According to Mental Health Ireland, young people are now among the most active seekers of mental health information online. The phone that can overwhelm is also the phone that connects someone to help at 2am.
The Authenticity Demand
Filters are fine. But fakeness? That’s over. Ireland’s Gen Z has developed a sharp, almost instinctive ability to detect inauthenticity in digital content, and they respond to it with the most powerful tool available — they scroll past. Brands, influencers, and institutions that rely on polished, corporate-feeling content are losing ground fast.
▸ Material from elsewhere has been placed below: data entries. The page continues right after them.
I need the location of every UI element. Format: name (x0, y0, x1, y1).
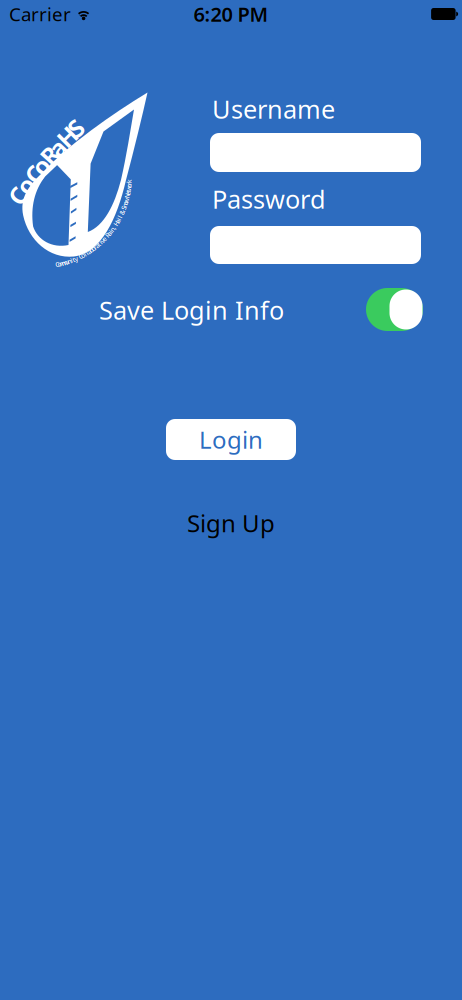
staticText: Carrier (9, 2, 71, 26)
staticText: t (127, 186, 130, 195)
staticText: n (110, 225, 114, 234)
staticText: e (102, 234, 106, 243)
button[interactable]: Login (166, 419, 296, 460)
staticText (120, 210, 122, 219)
staticText: n (123, 201, 127, 210)
staticText: H (114, 219, 119, 228)
staticText: m (59, 259, 65, 268)
staticText: o (58, 259, 62, 268)
staticText: i (110, 227, 112, 236)
staticText (122, 206, 124, 214)
staticText: l (119, 212, 121, 221)
staticText: r (94, 243, 97, 252)
staticText (105, 233, 107, 242)
staticText: a (50, 132, 64, 164)
staticText: t (72, 255, 75, 264)
staticText: a (116, 217, 120, 226)
staticText: o (81, 251, 85, 260)
staticText: o (123, 198, 127, 207)
staticText: Password (212, 182, 326, 216)
staticText: Sign Up (187, 507, 275, 539)
staticText: i (100, 238, 102, 247)
staticText: H (58, 121, 76, 153)
staticText: l (84, 250, 86, 258)
staticText: 6:20 PM (194, 1, 268, 27)
staticText: R (106, 231, 110, 240)
staticText: N (125, 191, 130, 200)
staticText: i (71, 256, 73, 265)
staticText: C (10, 180, 25, 212)
staticText: & (120, 208, 124, 217)
staticText: a (95, 241, 99, 250)
staticText: Username (212, 92, 335, 126)
staticText: w (126, 184, 131, 193)
staticText: k (127, 177, 131, 186)
staticText: m (62, 258, 68, 267)
staticText: u (65, 258, 69, 266)
staticText: n (67, 257, 71, 266)
staticText: Save Login Info (99, 293, 284, 327)
staticText (77, 253, 79, 262)
staticText: e (126, 189, 130, 198)
staticText: o (91, 244, 95, 253)
staticText: b (89, 246, 93, 254)
staticText: v (101, 236, 105, 245)
button[interactable]: Save Login Info (366, 288, 423, 331)
button[interactable]: Sign Up (171, 508, 291, 538)
staticText: y (74, 254, 78, 263)
staticText: S (122, 203, 126, 212)
staticText: Login (199, 424, 263, 456)
staticText: w (124, 196, 129, 205)
staticText: C (26, 159, 42, 191)
staticText: C (55, 260, 59, 269)
staticText: r (128, 179, 130, 188)
staticText: t (98, 240, 100, 248)
staticText: a (87, 247, 91, 256)
staticText: C (79, 252, 83, 261)
staticText: , (113, 223, 115, 232)
staticText (126, 194, 128, 203)
staticText: o (18, 170, 33, 202)
staticText: o (127, 182, 131, 190)
staticText (114, 221, 116, 230)
staticText: S (69, 112, 82, 144)
staticText: i (118, 214, 120, 223)
staticText: l (86, 248, 88, 257)
staticText: o (33, 150, 48, 182)
staticText: a (107, 229, 111, 238)
staticText: R (42, 139, 58, 171)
What works now is rawness. Honest storytelling. The unscripted moment. Irish youth connectivity is increasingly built not around aspiration, but around recognition — that’s me, that’s my life, that’s what it actually feels like.
What Comes Next
Nobody knows exactly where Irish digital social trends are heading — and that uncertainty is part of the story. New platforms will emerge. Some will die quickly. Algorithms will shift, attention spans will shorten and lengthen in unpredictable cycles, and the rules will keep changing.
What won’t change is this: Irish Gen Z will continue to shape their own digital world on their own terms. Loud sometimes. Silent sometimes. Always adapting.